第8部分

 眩しい。宿屋の玄関から外に出たアイシスが思ったのはそれだった。降り注ぐ太陽、その光をこうして直に浴びるのはもう何年振りかも分からない位であったから無理もないが。やがて目が慣れて来た頃、アイシスは思わず小さく感嘆の声を上げた。


「わぁ……」


 アイシスの目に映ったのは活気のある大通りの風景だった。両脇には露店が並び、その間を人々が絶えず行き交っている。青空の下にこれ程多くの人々が集っているのをアイシスは生前も見た事が殆ど無かった。


「いらっしゃい! 今日は珍しい東の大陸の物が入って来てるよ!」


「これを三個ですね。330のところですが300におまけしておきますね!」


「薬草を買うならウチが一番、この辺りじゃウチより安いとこは無いよ!」


 賑やかな通りの中で露店の商人の声が一際大きく響いていたが、道行く人々もその多くが何かを話している。その風景と喧噪はアイシスに再び過去の記憶を思い起こさせた。幼少時、近所の縁日に母に連れられて行った思い出を。確か金魚掬いで一匹も捕れずに泣いてしまったっけ、とアイシスは小さく笑った。


「ねえタチバナ、今日は何かの祭りでもしているのかしら」


 その記憶と紐づけて思わず横に居るタチバナに声を掛けるアイシス。それを聞いたタチバナはその淡々とした声を喧噪に掻き消されない様にアイシスに少し近付いてから答える。

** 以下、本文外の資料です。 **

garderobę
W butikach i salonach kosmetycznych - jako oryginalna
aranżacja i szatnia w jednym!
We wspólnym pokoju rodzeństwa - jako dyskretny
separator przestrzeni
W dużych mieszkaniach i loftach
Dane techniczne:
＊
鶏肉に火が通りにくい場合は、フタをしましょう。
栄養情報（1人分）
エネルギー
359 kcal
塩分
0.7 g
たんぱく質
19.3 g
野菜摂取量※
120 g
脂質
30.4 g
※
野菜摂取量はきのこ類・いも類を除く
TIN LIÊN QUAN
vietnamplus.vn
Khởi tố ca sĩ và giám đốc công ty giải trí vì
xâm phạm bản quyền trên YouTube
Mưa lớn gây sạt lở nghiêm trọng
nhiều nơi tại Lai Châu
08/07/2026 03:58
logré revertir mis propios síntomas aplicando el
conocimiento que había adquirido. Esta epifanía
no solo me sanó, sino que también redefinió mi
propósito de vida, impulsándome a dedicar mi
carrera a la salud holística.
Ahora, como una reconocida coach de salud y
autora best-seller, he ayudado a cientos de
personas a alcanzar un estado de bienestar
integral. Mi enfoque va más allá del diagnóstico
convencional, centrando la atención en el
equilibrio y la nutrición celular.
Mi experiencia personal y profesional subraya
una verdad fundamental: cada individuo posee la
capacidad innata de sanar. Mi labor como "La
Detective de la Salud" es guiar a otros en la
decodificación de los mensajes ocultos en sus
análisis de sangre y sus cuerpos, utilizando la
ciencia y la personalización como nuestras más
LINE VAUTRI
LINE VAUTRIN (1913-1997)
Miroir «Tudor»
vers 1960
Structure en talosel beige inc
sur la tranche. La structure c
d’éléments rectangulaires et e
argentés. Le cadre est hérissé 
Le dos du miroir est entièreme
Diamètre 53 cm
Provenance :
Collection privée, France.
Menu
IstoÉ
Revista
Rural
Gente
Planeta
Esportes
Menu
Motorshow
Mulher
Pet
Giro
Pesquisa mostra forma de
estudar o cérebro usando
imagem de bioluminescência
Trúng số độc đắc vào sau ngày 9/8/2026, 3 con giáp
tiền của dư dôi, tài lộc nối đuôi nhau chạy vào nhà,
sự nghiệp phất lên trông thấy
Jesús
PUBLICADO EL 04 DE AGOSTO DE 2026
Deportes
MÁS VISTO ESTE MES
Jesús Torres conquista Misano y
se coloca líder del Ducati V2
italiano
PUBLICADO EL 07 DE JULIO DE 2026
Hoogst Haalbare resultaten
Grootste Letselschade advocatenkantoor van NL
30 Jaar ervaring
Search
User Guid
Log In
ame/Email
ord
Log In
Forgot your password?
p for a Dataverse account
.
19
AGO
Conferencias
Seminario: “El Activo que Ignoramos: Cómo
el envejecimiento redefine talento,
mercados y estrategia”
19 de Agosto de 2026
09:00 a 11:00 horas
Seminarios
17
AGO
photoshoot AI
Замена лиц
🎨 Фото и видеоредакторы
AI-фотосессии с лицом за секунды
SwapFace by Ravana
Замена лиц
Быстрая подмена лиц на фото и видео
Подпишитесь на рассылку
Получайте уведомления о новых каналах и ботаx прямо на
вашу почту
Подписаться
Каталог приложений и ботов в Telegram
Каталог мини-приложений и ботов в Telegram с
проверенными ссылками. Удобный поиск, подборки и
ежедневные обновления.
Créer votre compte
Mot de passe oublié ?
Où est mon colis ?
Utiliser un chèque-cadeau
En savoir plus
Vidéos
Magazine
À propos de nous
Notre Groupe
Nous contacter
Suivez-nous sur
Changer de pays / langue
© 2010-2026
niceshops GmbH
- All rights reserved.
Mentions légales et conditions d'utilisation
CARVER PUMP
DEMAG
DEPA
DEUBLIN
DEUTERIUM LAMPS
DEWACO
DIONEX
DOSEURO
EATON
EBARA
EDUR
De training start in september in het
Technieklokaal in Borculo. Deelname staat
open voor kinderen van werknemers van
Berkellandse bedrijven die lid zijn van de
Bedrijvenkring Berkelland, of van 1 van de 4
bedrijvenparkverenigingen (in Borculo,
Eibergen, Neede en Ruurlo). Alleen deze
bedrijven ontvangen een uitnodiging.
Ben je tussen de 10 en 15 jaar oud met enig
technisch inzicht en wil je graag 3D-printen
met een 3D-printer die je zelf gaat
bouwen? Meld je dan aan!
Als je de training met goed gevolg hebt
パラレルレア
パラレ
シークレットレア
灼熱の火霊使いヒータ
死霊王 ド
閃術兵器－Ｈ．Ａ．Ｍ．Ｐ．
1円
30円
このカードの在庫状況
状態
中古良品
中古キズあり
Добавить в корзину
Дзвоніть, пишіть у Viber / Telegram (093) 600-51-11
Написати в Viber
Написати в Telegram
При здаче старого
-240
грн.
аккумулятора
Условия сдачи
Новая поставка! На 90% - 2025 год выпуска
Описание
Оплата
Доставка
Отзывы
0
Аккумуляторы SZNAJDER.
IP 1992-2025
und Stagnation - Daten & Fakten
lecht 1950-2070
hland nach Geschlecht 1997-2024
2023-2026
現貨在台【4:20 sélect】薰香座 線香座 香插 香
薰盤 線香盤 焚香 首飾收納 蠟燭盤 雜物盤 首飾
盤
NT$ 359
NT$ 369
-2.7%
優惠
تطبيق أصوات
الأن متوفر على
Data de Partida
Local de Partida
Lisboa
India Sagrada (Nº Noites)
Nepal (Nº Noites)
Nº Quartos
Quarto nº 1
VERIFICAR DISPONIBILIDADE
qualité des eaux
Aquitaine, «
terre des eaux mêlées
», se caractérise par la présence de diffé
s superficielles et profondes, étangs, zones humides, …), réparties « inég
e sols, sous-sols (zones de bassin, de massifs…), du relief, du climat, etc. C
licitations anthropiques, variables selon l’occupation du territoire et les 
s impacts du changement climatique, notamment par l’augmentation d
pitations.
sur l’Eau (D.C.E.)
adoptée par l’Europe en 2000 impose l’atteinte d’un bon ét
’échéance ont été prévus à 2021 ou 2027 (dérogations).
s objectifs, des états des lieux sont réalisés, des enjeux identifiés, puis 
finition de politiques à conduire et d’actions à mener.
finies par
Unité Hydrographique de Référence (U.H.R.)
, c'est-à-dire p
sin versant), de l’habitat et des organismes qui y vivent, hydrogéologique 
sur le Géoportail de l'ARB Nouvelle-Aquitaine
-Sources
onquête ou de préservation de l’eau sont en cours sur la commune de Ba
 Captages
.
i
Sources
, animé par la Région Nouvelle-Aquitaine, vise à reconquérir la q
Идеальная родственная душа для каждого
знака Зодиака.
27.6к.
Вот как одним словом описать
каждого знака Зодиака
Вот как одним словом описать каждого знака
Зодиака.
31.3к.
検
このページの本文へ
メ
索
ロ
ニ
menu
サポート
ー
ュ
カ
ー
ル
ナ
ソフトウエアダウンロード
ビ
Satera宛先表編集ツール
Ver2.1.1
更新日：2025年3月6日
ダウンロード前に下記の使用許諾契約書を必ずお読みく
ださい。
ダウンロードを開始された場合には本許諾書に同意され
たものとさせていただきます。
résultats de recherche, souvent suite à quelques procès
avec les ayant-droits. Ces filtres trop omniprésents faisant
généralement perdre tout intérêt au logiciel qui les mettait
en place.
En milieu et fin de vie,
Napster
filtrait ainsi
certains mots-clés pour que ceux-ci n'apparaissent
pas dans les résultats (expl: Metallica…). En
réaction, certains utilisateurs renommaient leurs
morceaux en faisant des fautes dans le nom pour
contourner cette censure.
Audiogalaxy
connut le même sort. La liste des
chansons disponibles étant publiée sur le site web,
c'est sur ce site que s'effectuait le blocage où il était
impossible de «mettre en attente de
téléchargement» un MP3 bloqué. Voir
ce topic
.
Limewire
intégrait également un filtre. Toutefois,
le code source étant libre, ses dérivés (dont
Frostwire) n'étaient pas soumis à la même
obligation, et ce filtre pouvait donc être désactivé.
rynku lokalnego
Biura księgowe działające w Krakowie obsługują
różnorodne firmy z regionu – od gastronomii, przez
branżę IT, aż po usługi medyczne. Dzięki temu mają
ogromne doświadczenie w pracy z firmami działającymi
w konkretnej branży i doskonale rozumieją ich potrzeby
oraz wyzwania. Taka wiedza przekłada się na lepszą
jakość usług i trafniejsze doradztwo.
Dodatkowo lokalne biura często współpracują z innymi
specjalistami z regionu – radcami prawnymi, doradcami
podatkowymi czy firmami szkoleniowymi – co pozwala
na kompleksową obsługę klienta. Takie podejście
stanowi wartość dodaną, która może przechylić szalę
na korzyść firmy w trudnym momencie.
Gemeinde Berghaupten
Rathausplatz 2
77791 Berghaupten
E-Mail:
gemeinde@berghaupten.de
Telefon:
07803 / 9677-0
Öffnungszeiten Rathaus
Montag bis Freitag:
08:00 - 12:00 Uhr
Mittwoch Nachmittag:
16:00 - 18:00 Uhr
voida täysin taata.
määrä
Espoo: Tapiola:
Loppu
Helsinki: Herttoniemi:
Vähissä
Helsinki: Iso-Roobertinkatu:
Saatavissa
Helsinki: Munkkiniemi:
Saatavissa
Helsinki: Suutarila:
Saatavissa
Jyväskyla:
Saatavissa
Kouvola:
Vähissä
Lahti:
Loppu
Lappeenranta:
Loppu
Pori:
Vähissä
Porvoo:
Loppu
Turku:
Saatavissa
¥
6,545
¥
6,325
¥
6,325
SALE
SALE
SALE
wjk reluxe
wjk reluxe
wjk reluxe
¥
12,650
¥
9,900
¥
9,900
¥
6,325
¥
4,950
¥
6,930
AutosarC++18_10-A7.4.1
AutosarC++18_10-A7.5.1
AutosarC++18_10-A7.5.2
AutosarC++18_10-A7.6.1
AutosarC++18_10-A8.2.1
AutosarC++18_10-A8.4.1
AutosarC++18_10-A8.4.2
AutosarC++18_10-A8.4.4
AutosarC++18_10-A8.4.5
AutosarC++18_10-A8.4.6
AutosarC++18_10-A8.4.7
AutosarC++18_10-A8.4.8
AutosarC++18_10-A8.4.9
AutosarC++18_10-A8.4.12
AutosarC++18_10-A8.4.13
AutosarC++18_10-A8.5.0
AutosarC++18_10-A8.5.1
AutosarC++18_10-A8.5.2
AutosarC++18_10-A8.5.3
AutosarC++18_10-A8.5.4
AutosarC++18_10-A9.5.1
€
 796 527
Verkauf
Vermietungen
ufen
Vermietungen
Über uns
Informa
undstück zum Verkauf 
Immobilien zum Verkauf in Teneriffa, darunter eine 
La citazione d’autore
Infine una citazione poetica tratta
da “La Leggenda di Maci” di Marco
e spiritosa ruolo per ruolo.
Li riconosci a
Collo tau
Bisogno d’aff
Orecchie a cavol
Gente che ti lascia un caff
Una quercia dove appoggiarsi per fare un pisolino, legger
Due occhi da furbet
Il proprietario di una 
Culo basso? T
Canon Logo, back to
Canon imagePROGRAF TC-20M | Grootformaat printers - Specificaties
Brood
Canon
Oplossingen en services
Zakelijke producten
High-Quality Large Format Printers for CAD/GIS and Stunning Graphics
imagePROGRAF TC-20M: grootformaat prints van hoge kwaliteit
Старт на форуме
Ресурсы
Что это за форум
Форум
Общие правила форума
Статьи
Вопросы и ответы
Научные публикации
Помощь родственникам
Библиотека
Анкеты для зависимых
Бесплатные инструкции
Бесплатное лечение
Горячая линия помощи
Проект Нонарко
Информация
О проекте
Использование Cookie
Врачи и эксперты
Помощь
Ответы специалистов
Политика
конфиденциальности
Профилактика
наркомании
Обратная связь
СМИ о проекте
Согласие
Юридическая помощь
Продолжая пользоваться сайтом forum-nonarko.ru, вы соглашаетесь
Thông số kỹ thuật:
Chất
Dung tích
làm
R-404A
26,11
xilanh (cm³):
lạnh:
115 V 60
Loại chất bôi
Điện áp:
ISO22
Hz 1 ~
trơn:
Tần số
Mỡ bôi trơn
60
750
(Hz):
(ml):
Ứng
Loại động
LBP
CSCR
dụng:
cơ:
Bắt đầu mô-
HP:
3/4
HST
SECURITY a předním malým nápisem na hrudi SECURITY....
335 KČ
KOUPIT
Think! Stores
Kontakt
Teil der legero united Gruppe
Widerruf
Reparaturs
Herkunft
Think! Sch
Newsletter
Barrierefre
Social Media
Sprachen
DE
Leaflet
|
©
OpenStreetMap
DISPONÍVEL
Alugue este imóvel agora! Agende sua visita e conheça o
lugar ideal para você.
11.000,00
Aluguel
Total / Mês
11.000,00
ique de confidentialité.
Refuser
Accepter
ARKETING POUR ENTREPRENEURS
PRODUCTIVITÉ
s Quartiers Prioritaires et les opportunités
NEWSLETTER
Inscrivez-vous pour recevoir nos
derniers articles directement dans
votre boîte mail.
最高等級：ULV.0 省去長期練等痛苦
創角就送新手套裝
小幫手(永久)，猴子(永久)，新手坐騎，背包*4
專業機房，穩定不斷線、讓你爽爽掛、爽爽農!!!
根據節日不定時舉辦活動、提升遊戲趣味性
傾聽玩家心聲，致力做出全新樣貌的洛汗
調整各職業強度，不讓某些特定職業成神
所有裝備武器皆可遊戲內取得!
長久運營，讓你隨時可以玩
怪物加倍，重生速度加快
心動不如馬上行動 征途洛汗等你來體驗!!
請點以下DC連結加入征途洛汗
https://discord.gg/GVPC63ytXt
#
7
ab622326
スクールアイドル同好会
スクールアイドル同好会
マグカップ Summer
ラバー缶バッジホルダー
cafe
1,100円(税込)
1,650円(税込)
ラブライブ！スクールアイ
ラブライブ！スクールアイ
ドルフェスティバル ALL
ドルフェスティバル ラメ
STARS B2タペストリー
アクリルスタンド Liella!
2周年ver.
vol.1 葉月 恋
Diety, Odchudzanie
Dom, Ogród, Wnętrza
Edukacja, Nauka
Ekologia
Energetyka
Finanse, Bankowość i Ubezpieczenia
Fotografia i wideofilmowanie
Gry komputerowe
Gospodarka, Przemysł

「いえ、特にそういった話は無かったと思われます。恐らく普段からこの様な状態なのでしょう。此処は西の大陸の中でも有数の都市ですので」


 尋ねた事に加えて更なる情報をタチバナが答え、外に出てから既に見聞きした事も合わせて新たな情報をいくつも入手したアイシス。いつもの通り頭の中でそれを整理しようとするが、自身のすぐ傍に家族以外の人間、しかも同年代の美人が居るという状況に動悸がし始めた為にそれは上手く行かなかった。


「お嬢様、どうかなさいましたか」


 頬を紅潮させて黙っているアイシスにタチバナが声を掛ける。先程から距離が変わっておらず、変に意識した事で髪の毛の匂いまで気になって来てしまっているアイシスには最早正常な思考は難しくなっていた。落ち着くのよアイシス、と心の中で何度も唱える事でなんとか平静を取り戻す。


「いえ、何でもないわ。少し見て回ってみましょう」


 出会って数分でありながら既にタチバナを姉の様に信頼しているアイシスだが、平静を保つという目的の為にそう言って歩き出す事で彼我の距離を離す。内心は兎も角その動作自体には何の不自然さも無かった為、タチバナは『承知致しました』といつもの様に返事して後に続くのだった。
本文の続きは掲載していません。